7.4 In essence therefore, pay cuts can be a means to navigate the troubling COVID-19 time but must be a result of an employer proving that there are financial hardships caused by the outbreak and that amongst other ways of mitigating employments of the employees, pay cuts may achieve survival of the organization as well as the earning of the employees. It is key to note that employees have to agree and sign on such a proposal otherwise termination by retrenchment will need to ensue.
7.5 Employers are advised to seek out their legal counsels for advice and guidance befitting their organization’s facts and circumstances before applying the review under this update.
Breakthrough Attorneys’ labour law team is of the considered view that our Labour Laws in Tanzania have not covered much on pandemics and force majeure. Nevertheless, our laws allow some measures to be taken as addressed. Employers are urged to be compliant with the law and act upon government directives for purposes of overcoming the situation.
As a general summary from the above update, our labour experts underline that:-
8.1 There is no provision in labour law covering force majeure or pandemic events.
8.2 Employers need to consult employees on any decisions involving COVID-19 prevention, management and impact at the workplace
8.3 Employers need to put COVID-19 preventive policies in place as well as guidelines on how to implement such policies.
8.4 Employees must be made aware of the said policies and guidelines and enabled to follow and observe them.
8.5 Employers have a duty to set preventive facilities such as washing units and other sanitary materials
8.6 Testing can be done under the auspices of occupational health laws but employers must observe privacy and non-discriminatory related rights of employees
8.7 “Working from home” policy is not restricted under the law but needs consultation and agreement with the employees.
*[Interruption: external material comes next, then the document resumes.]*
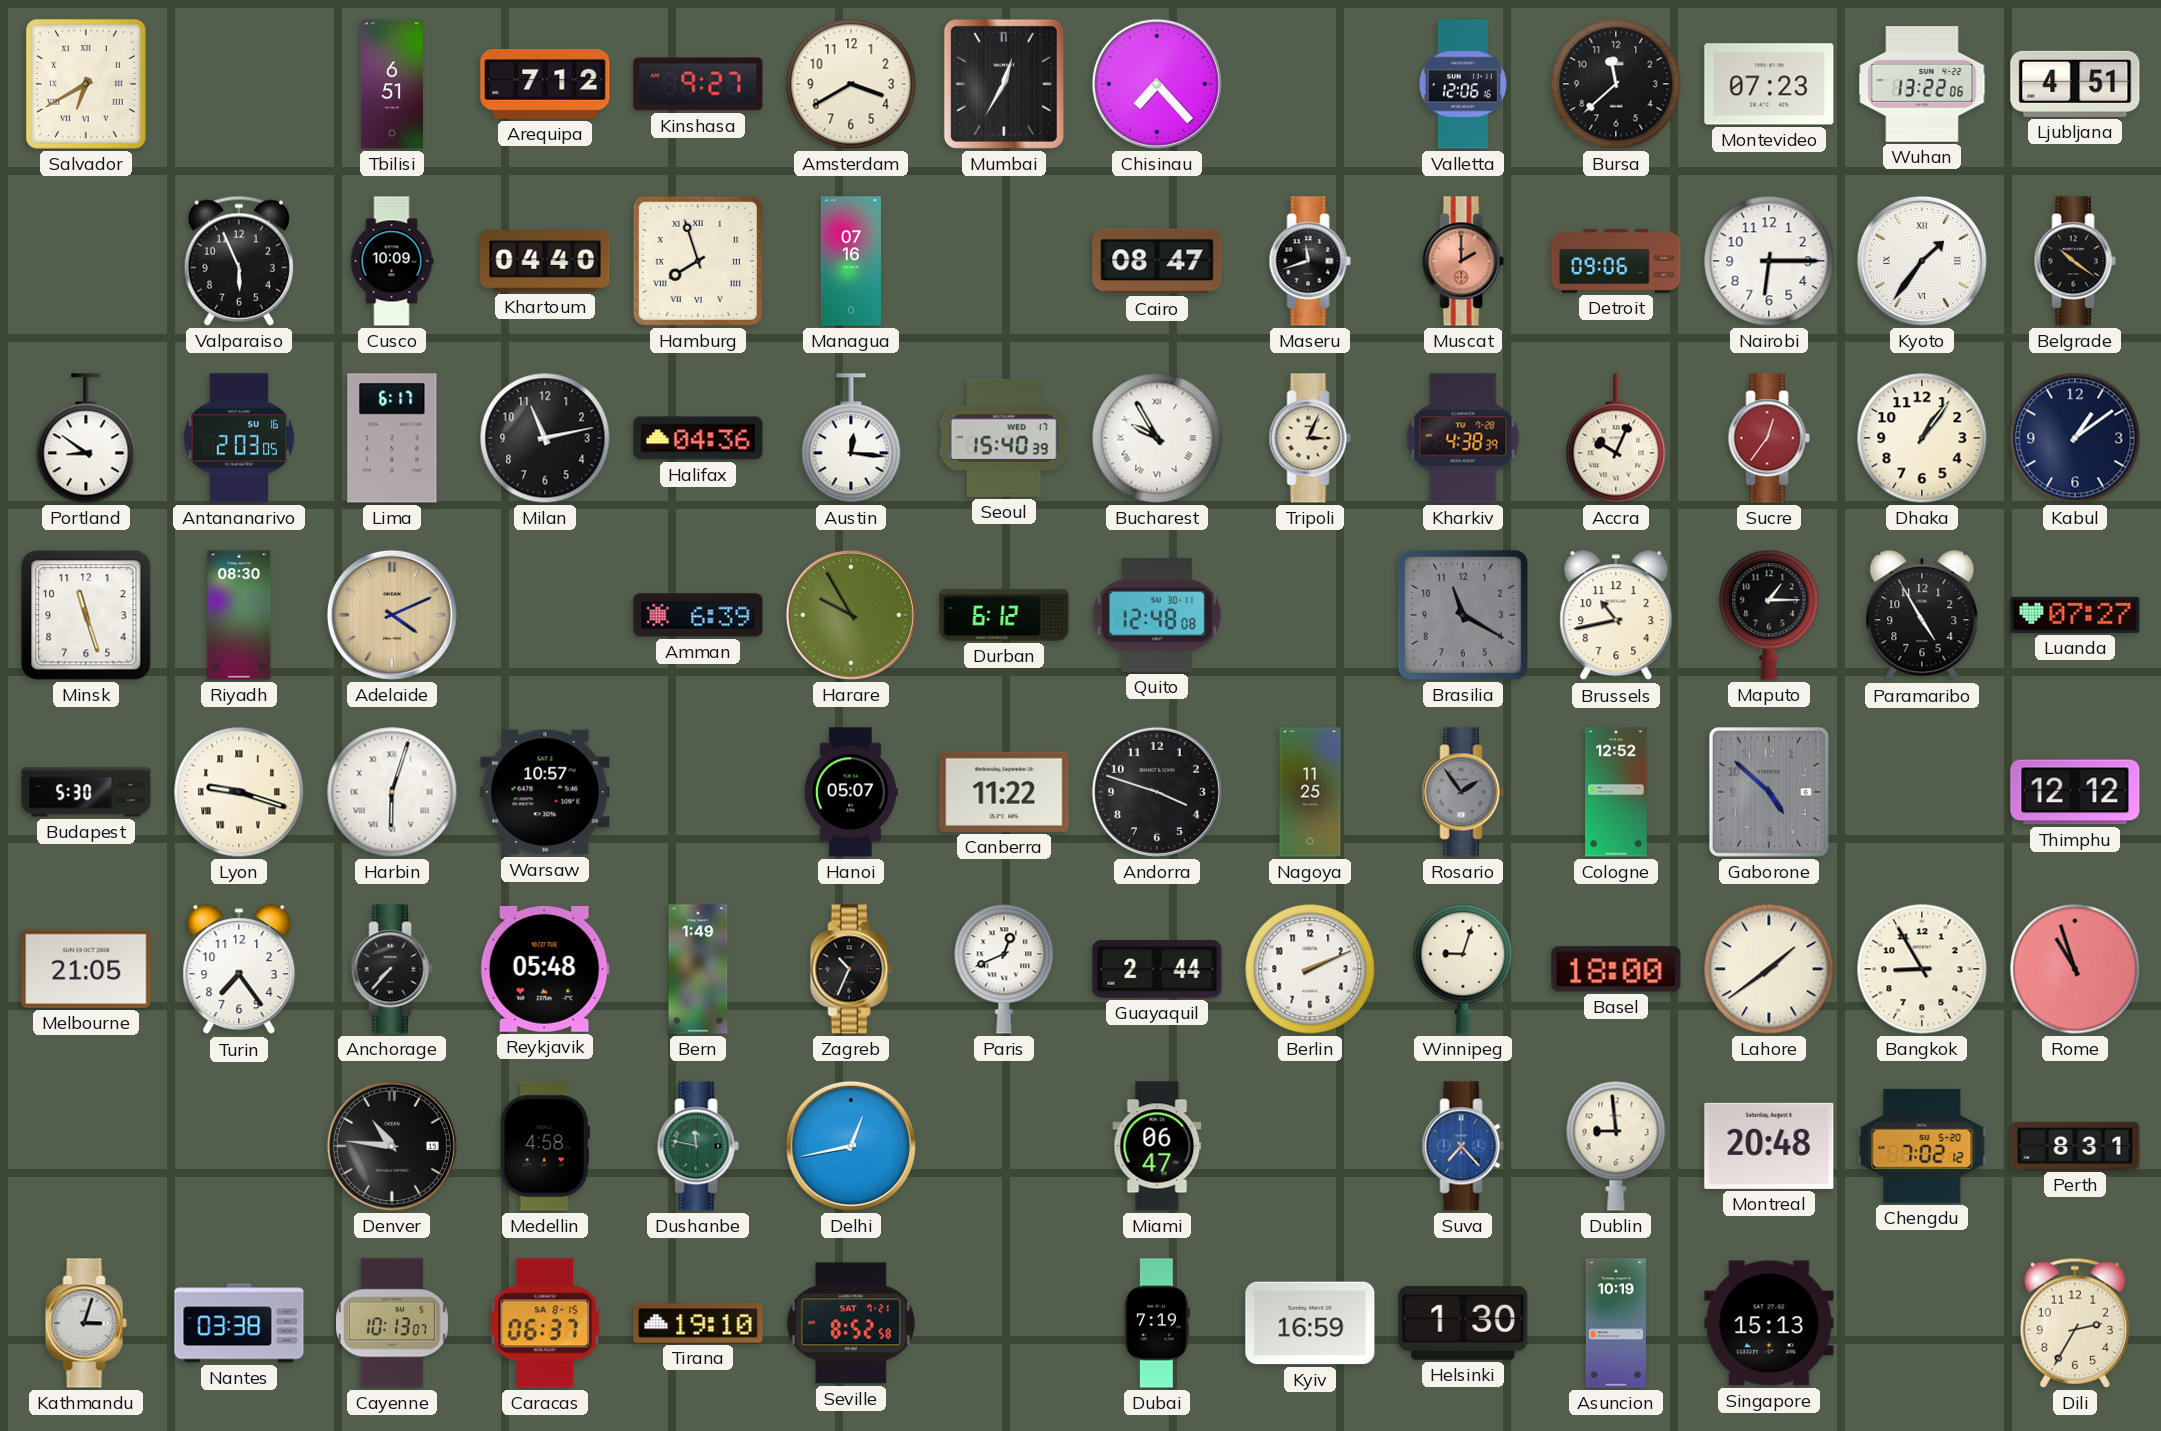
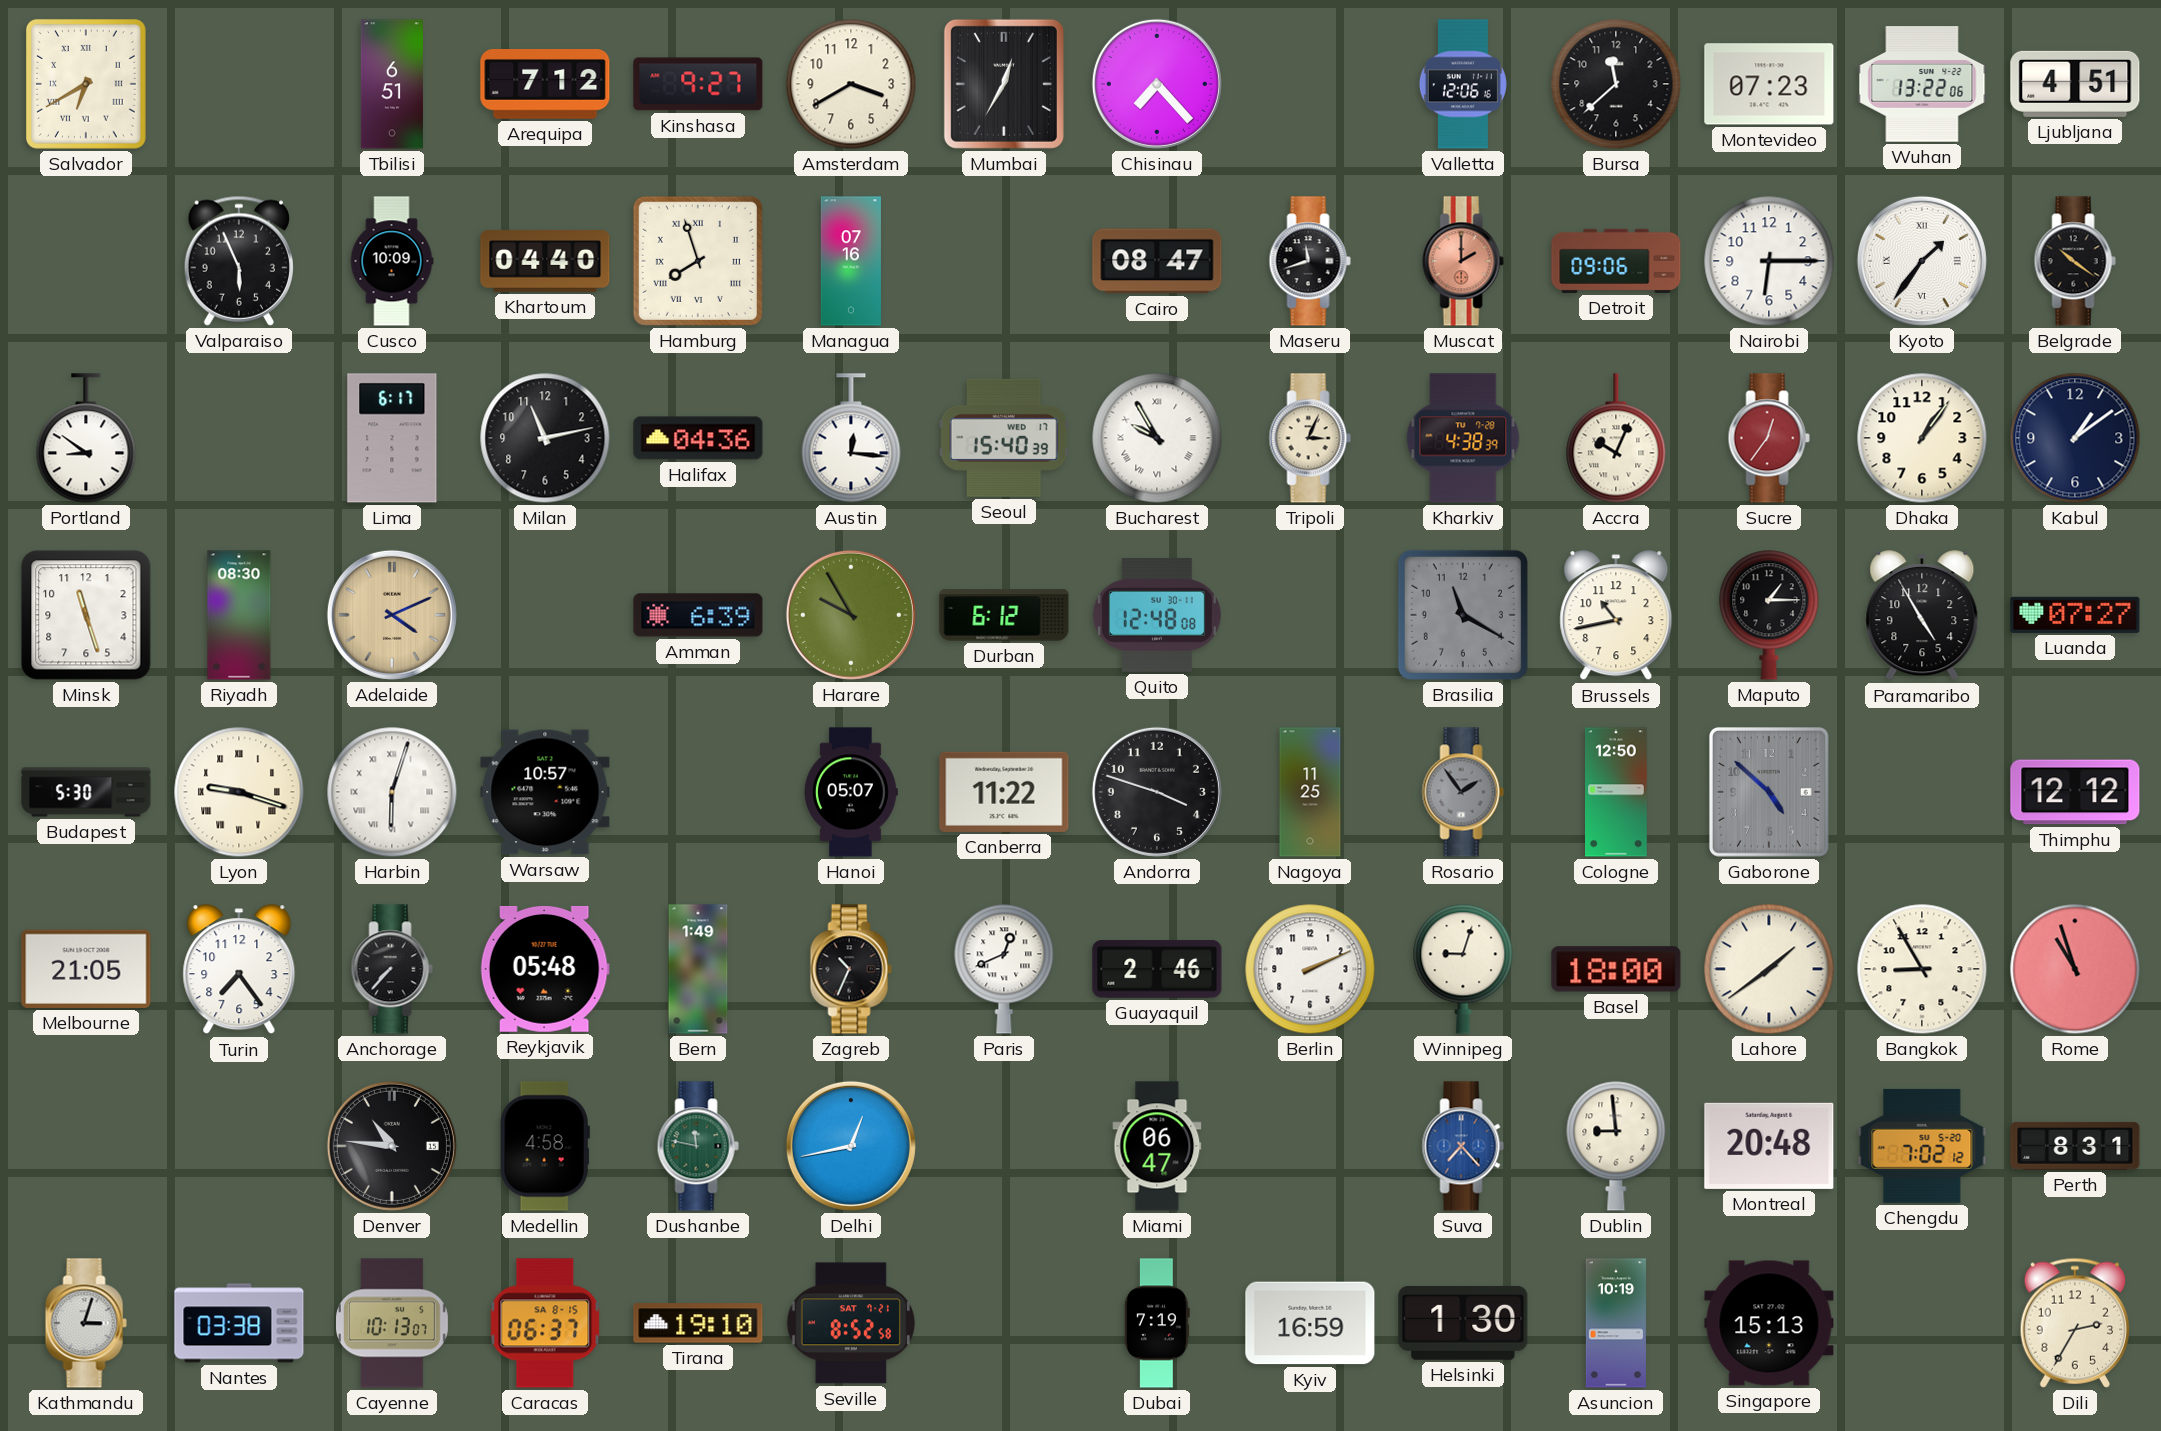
Antananarivo: 2:03 -> none
Cologne: 12:52 -> 12:50
Guayaquil: 2:44 -> 2:46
8.8 Most of the issues may be easily discussed for unionized employees than for non-unionized ones. Unionized ones have capacity into entering collective agreements under the law.
8.9 There is no provision in Tanzanian law regarding unpaid leave. Clause 8.8 applies.
8.10 Salary reduction is generally abhorred and prohibited under the law.
8.11 Salary reduction can only be allowed if raised as a measure to avoid loss of employment during a retrenchment process necessitated by a looming financial crisis.
8.12 Employee consultation is key.
8.13 Follow set procedures set under the law for each action you undertake.
8.14 Consult your legal advisors to validate your intended action.
This publication has been prepared for information purposes only, and it does not constitute professional advice. You should not act upon the information contained in this publication without obtaining specific professional advice. No representation or warranty (express or implied) is given as to the accuracy or completeness of the information contained in this publication, and, to the extent permitted by law, Breakthrough Attorneys, its members, employees and agents do not accept or assume any liability, responsibility or duty of care for any consequences of you or anyone else acting, or refraining to act, in reliance on the information contained in this publication or for any decision based on it.